- [PROBLEM TO WORK ON] From the first line to the last, output the records exactly and drop any images.

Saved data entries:
+ + + + +

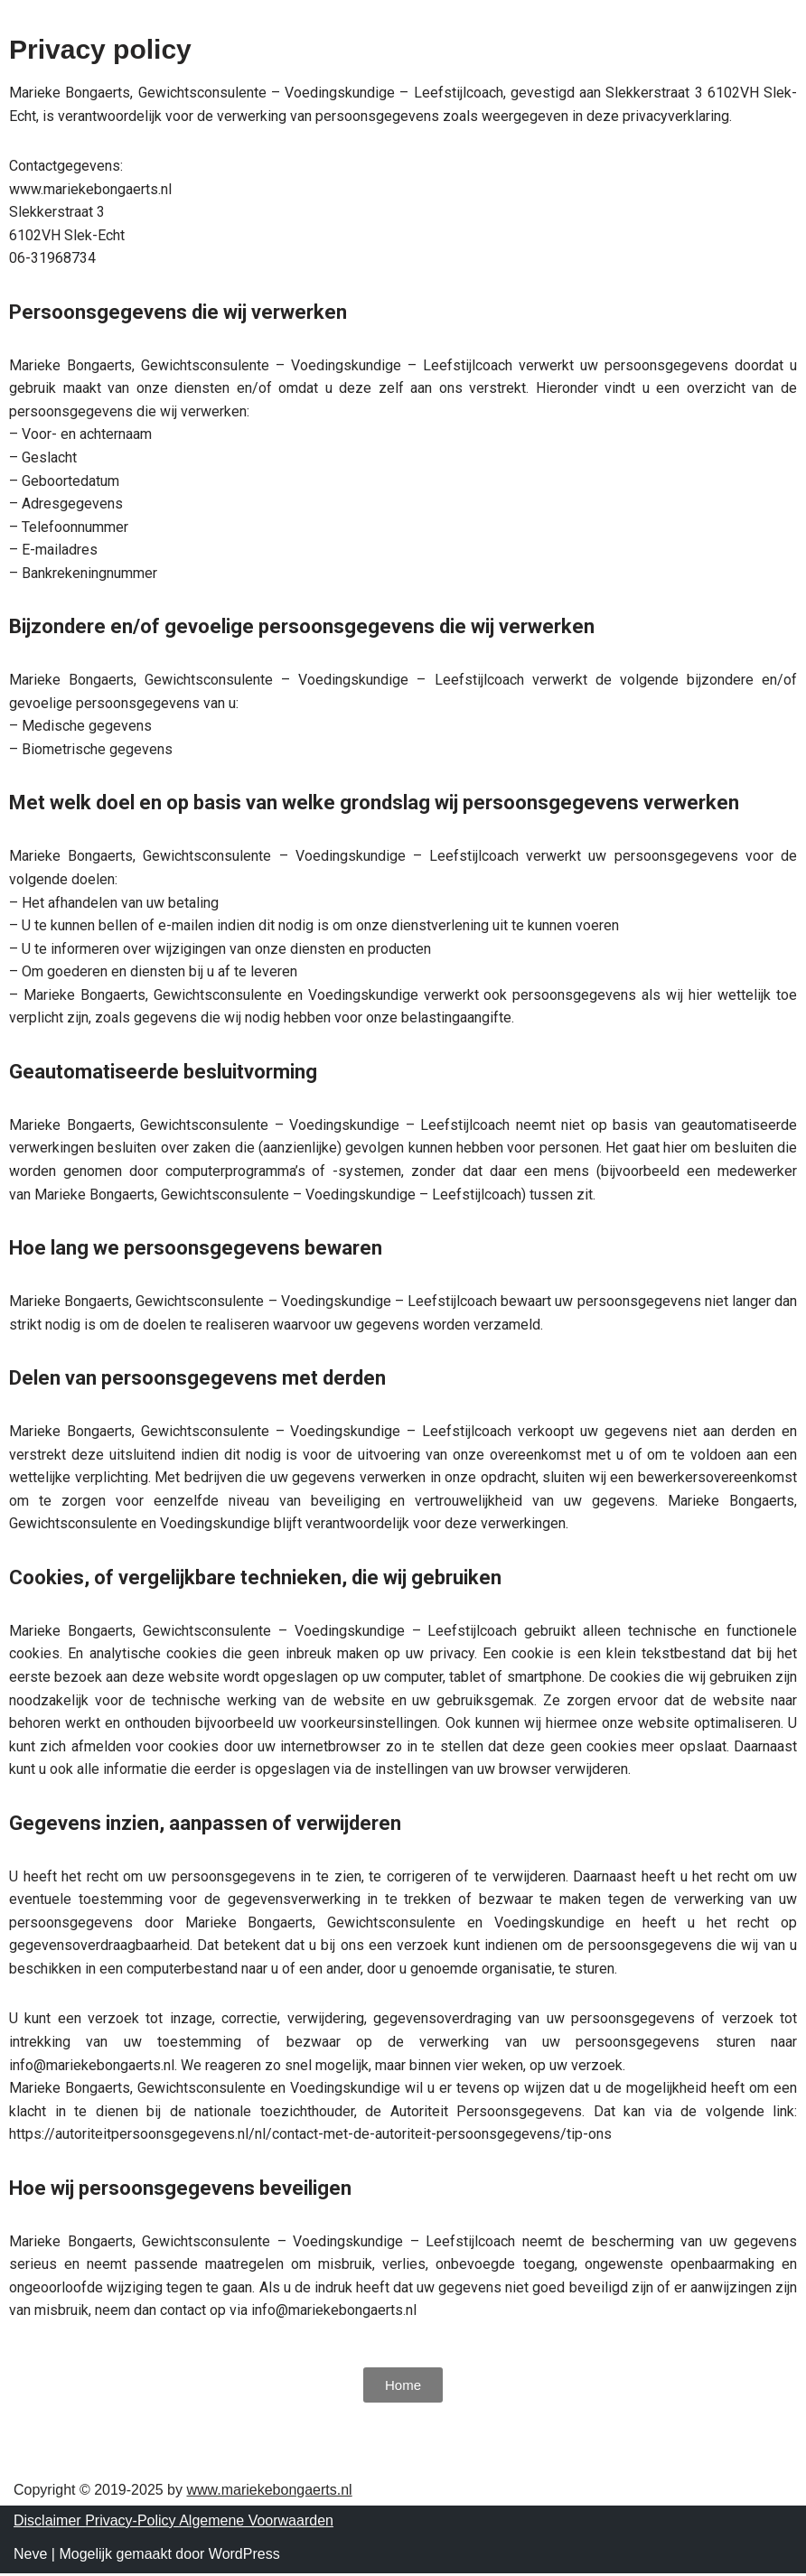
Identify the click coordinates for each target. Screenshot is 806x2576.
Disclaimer (49, 2523)
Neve (30, 2556)
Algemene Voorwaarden (256, 2523)
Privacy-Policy (132, 2523)
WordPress (244, 2556)
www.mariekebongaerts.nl (268, 2492)
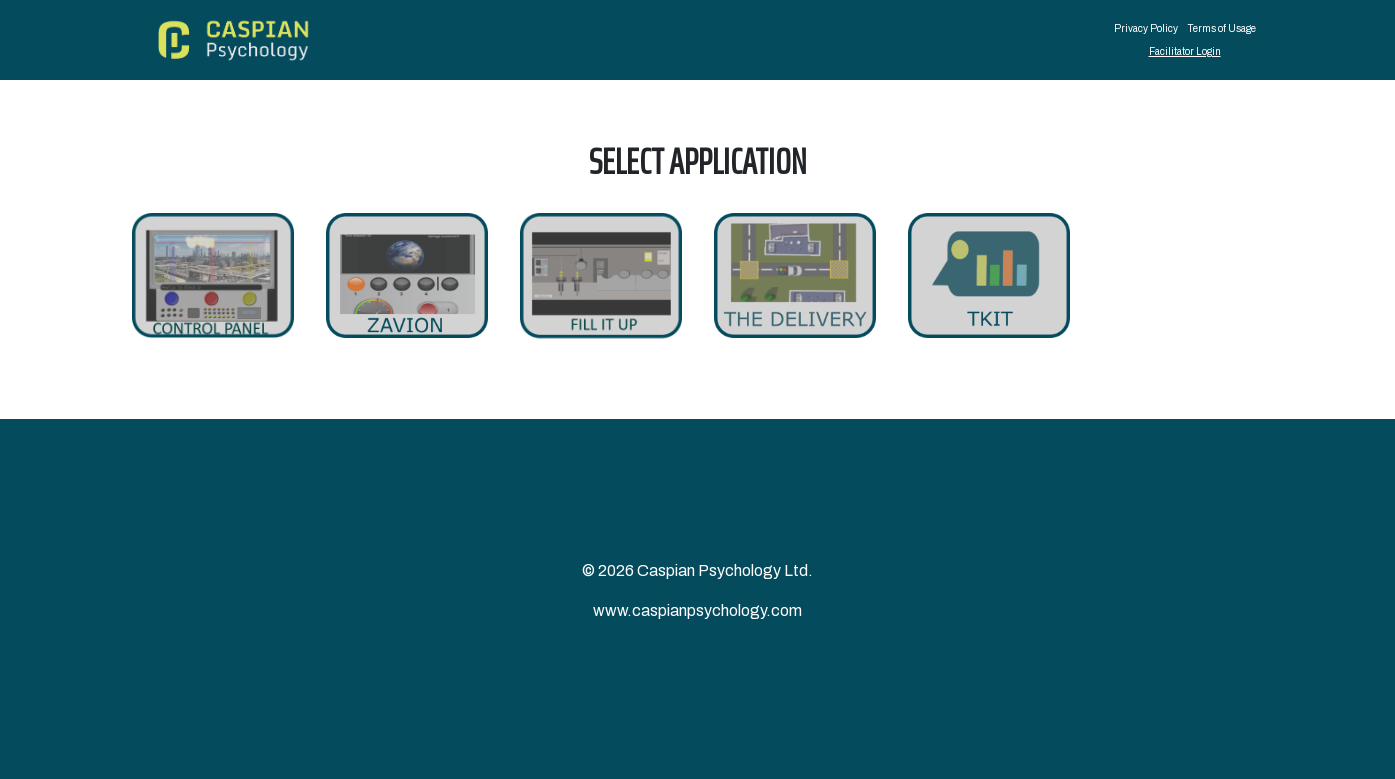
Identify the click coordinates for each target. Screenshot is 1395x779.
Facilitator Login (1185, 51)
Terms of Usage (1222, 28)
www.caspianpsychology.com (697, 610)
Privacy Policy (1146, 28)
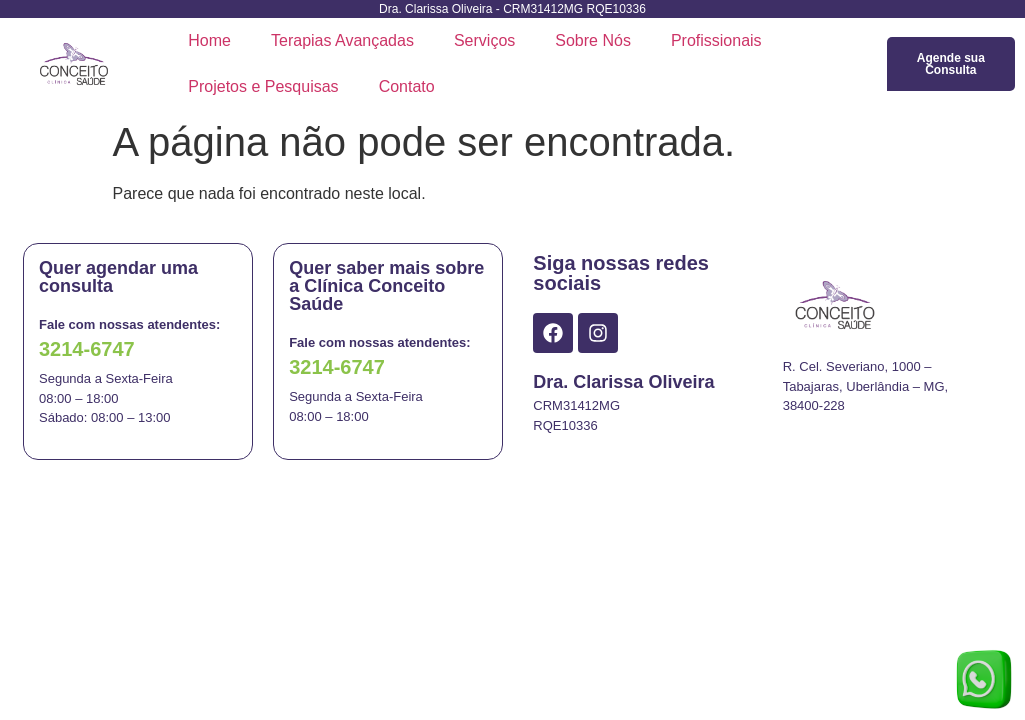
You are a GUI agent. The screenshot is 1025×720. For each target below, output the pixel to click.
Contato (407, 86)
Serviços (484, 40)
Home (209, 40)
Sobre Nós (593, 40)
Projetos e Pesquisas (263, 86)
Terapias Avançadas (342, 40)
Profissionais (716, 40)
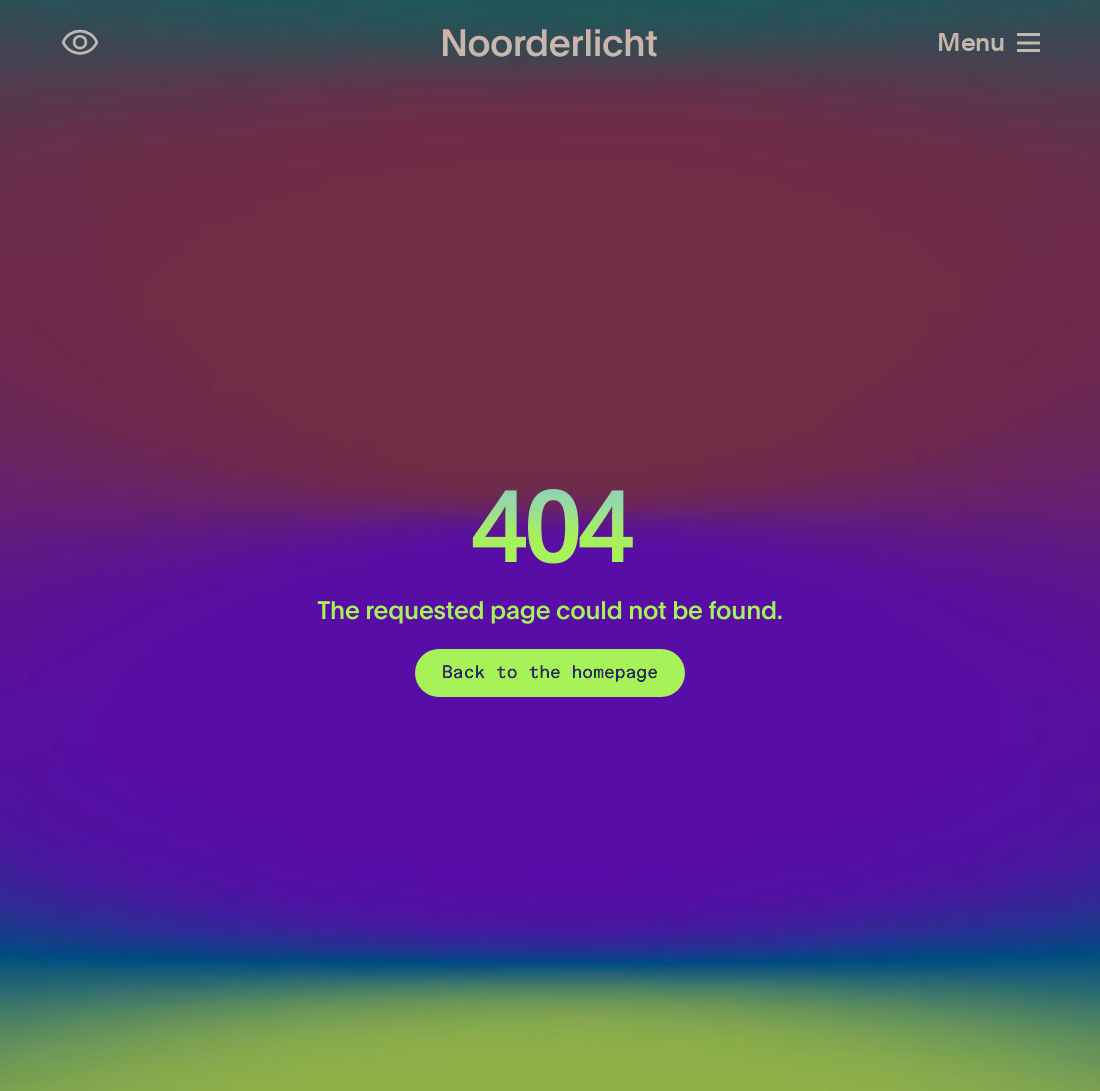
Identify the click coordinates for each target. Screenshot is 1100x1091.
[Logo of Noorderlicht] (550, 42)
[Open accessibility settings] (80, 43)
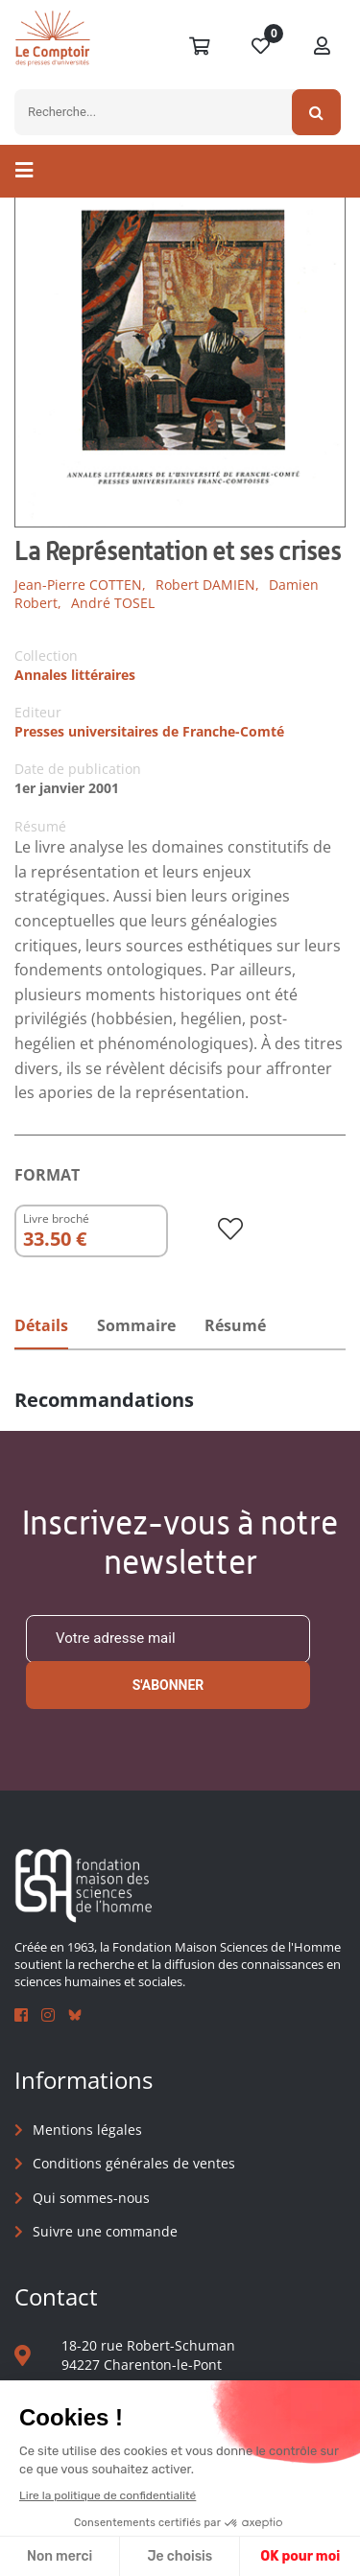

+ + + + +

- [SOLUTION FOR THIS PROBLEM]
Identify the click coordinates for each target. Screenshot is 806x2576.
Disclaimer (49, 2523)
Neve (30, 2556)
Algemene Voorwaarden (256, 2523)
Privacy-Policy (132, 2523)
WordPress (244, 2556)
www.mariekebongaerts.nl (268, 2492)
Identify the click coordinates for each target. Screenshot is 1395x779.
Facilitator Login (1185, 51)
Terms of Usage (1222, 28)
www.caspianpsychology.com (697, 610)
Privacy Policy (1146, 28)
You are a GUI agent. The screenshot is 1025×720. For each target below, output the pixel to click.
Contato (407, 86)
Serviços (484, 40)
Home (209, 40)
Sobre Nós (593, 40)
Projetos e Pesquisas (263, 86)
Terapias Avançadas (342, 40)
Profissionais (716, 40)
Identify the click coordinates for each target. Screenshot is 1100x1091.
[Logo of Noorderlicht] (550, 42)
[Open accessibility settings] (80, 43)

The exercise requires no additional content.